With support from the University of Richmond

History News Network

History News Network puts current events into historical perspective. Subscribe to our newsletter for new perspectives on the ways history continues to resonate in the present. Explore our archive of thousands of original op-eds and curated stories from around the web. Join us to learn more about the past, now.

Fred Siegel: The American Left has a long history of utopianism

[Fred Siegel is a contributing editor of City Journal and a professor of history at the Cooper Union for Science and Art.]

In 1969, the Theater for Ideas organized a symposium to discuss whether acting should be “theater or therapy.” The event was prompted in part by the antics of the Living Theater, which had become famous for asking members of the audience to shed their clothes onstage along with the cast. In an emblematic moment, the distinguished critic Robert Brustein, one of the symposium’s panelists, spoke of the importance of “supremely gifted individuals” such as Chekhov to the theater—and was met with shouts of “Fuck Chekhov!” Eventually that command would extend to “Fuck Shakespeare” and “Fuck Euripides.”

Another panelist was Paul Goodman, who had come of age in the 1930s and was now a guru to the sixties generation. His 1960 book, Growing Up Absurd, had taught baby boomers that winos offered “a wise philosophical resignation plus an informed and radical critique of society.” But Goodman became uneasy about what he had helped create. First, he compared the Living Theater and the symposium’s audience with the Anabaptists, a fanatical sixteenth-century antinomian religious cult that anticipated twentieth-century totalitarianism by promising its followers a transformation that would break with the world’s wicked ways.
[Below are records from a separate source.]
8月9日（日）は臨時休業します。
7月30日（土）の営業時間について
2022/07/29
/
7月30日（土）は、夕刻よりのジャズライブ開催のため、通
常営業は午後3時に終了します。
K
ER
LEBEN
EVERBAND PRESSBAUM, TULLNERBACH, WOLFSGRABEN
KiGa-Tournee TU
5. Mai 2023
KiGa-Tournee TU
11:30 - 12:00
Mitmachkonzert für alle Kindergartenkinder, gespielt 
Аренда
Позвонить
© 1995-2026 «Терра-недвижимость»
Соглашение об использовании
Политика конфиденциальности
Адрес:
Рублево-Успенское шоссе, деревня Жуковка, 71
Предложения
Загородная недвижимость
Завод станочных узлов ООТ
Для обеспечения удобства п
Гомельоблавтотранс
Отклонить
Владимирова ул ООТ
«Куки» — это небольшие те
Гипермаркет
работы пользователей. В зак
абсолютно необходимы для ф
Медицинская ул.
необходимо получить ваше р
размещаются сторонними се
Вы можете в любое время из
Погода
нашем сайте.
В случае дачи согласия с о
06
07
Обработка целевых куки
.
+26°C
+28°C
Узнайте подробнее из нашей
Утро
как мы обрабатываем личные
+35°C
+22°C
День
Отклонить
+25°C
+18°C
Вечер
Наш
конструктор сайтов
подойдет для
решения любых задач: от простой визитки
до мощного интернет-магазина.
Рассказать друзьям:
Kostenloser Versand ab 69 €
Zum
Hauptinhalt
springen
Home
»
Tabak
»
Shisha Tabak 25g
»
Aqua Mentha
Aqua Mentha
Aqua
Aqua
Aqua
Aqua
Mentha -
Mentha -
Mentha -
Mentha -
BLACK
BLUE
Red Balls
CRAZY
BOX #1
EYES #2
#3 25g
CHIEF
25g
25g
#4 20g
Then he told the enraged audience: “I’ve lived through moments like this before, and I’m always struck by the poverty of ideas. In the last 2,000 years, there hasn’t been a single new revolutionary idea.”

Goodman was overstating the case, but his point holds and is a kind of leitmotif of Daniel Flynn’s engaging new book, A Conservative History of the American Left. Flynn’s well-written narrative describes how the history of the American Left is marked, with some exceptions, by utopianism and a recurring hostility to middle-class American life. For the Left, a bright new future has always beckoned—if we can only break with our outmoded conventions.
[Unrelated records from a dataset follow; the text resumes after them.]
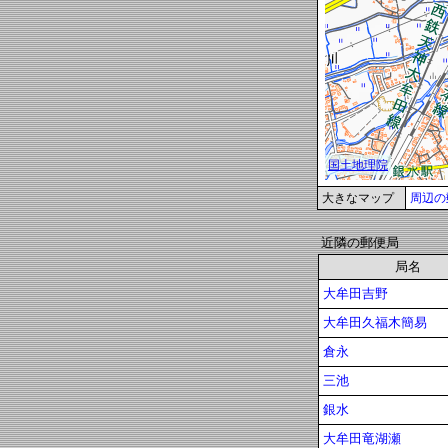
大きなマップ
周辺の
近隣の郵便局
局名
大牟田吉野
大牟田久福木簡易
倉永
三池
銀水
大牟田竜湖瀬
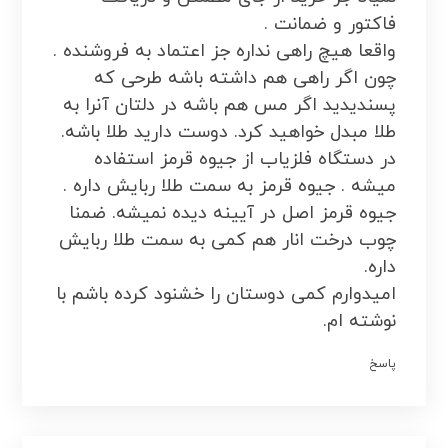
فاکتور و ضمانت .
واقعا هیچ راهی نداره جز اعتماد به فروشنده .
چون اگر راهی هم داشته باشه طرحی که
پسندیدید اگر مس هم باشه در دلتان آنرا به
طلا مبدل خواهید کرد. دوست دارید طلا باشه.
در دستگاه فلزیاب از جیوه قرمز استفاده
میشه . جیوه قرمز به سمت طلا ربایش داره .
جیوه قرمز اصل در آیینه دیده نمیشه. ضمنا
چوب درخت انار هم کمی به سمت طلا ربایش
داره.
امیدوارم کمی دوستان را خشنود کرده باشم با
نوشته ام.
پاسخ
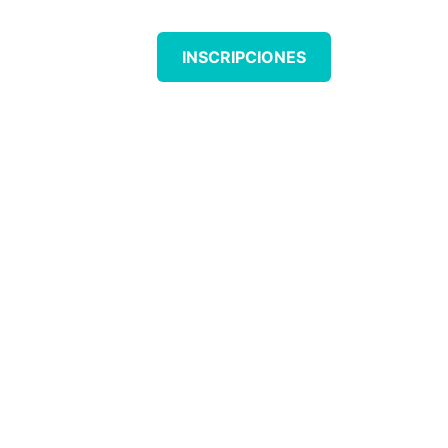
CONTACTAR
INSCRIPCIONES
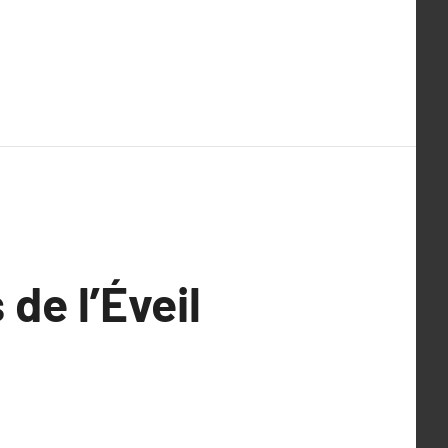
de l’Éveil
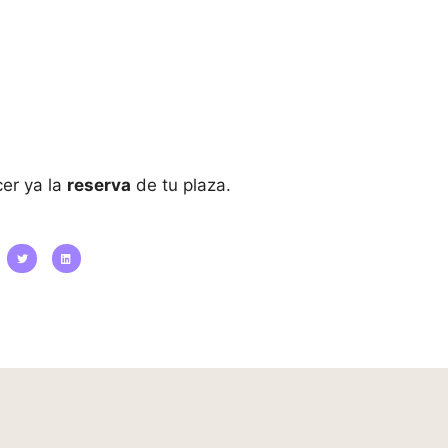
er ya la
reserva
de tu plaza.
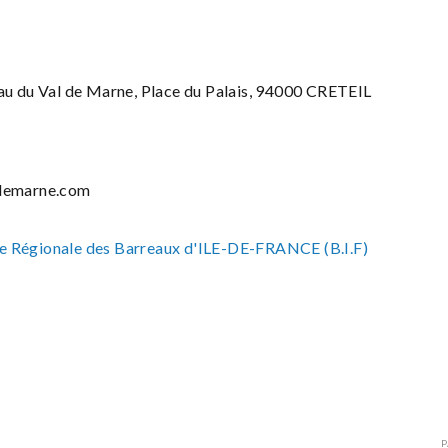
au du Val de Marne, Place du Palais, 94000 CRETEIL
ldemarne.com
 Régionale des Barreaux d'ILE-DE-FRANCE (B.I.F)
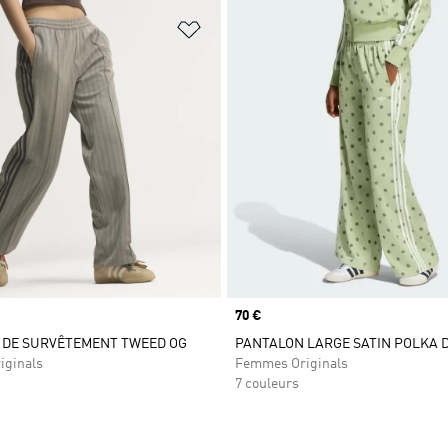
ste de produits favoris
Ajouter à la Liste de produits favor
Prix
70 €
 DE SURVÊTEMENT TWEED OG
PANTALON LARGE SATIN POLKA 
iginals
Femmes Originals
7 couleurs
This notion goes back a long way. In 1826, the British socialist Robert Owen, founder of a utopian community in New Harmony, Indiana, issued a Declaration of Mental Independence that condemned “private, or individual property—absurd and irrational systems of religion—and marriage.” Owen met privately with many American presidents, twice addressed joint sessions of Congress, and became an important influence on Friedrich Engels. In the document, which Flynn calls a mix “of Ross Perot, Harold Hill, Karl Marx and Jimmy Swaggart,” Owen argued that marriage was “the sole cause of all prostitution,” while religion “has made the world [into] one great lunatic asylum.”

Owen anticipated both Marx’s concept of “false consciousness” and Herbert Marcuse’s of “repressive tolerance.” He insisted that men, because of the way “they have been hitherto educated . . . are incompetent to form a correct or sound judgment.” Creatures of their environment, they “have been rendered irrational by the absurd doctrine of free will and responsibility.” All could be put right if “such subjects. . . . be instructed in better habits, and made rationally intelligent.” But until then, Owen didn’t want “the opinions of the ill-trained and uninformed on measures intended for their relief and amelioration. No! . . . their advice can be of no value.”

Owen’s sentiments were exemplified by the most famous of the utopian communes, Brook Farm in Massachusetts. Influenced by the ideas of French social reformer Charles Fourier, Flynn writes, Brook Farm was stocked with “Boston Brahmins, Harvard graduates, [and] descendants of the Pilgrims” who “retained the Puritan conviction that they were the elect” but had little common sense. Failures at subsistence farming, “dependent on charity for their Thanksgiving dinner,” they needed to hire unskilled laborers in order to feed themselves. Writing about the plebes, one of Brook Farm’s members, Charles Dana, insisted: “We are in fact the only men who can really point out their course for them and they can hardly help looking to us for their advisors.” But the laborers chafed under their supervisors’ feckless paternalism, openly mocking Dana and his fellows as “aristocrats.”...

The sixties ended with SDS’s morphing into the violent Weathermen, leftists with wealthy backgrounds who tried to “smash monogamy” through group sex and “smash capitalism” with pipe bombs. It was all very nineteenth-century, as was their Charles Danaesque sense of themselves as the “ruling class,” in the words of New Left founding father Carl Oglesby. New Leftists had “a deeply inbred assumption that they knew what the country needed, and they knew how to deliver it,” Oglesby explained.

A Conservative History of the American Left is highly readable and informative, if somewhat misnamed. It might have been better titled The Utopian Politics of Hope. With messianic hopes now being invested in the candidacy of Democrat Barack Obama, Flynn’s history is a timely demonstration of some disturbing continuities in left-wing thought.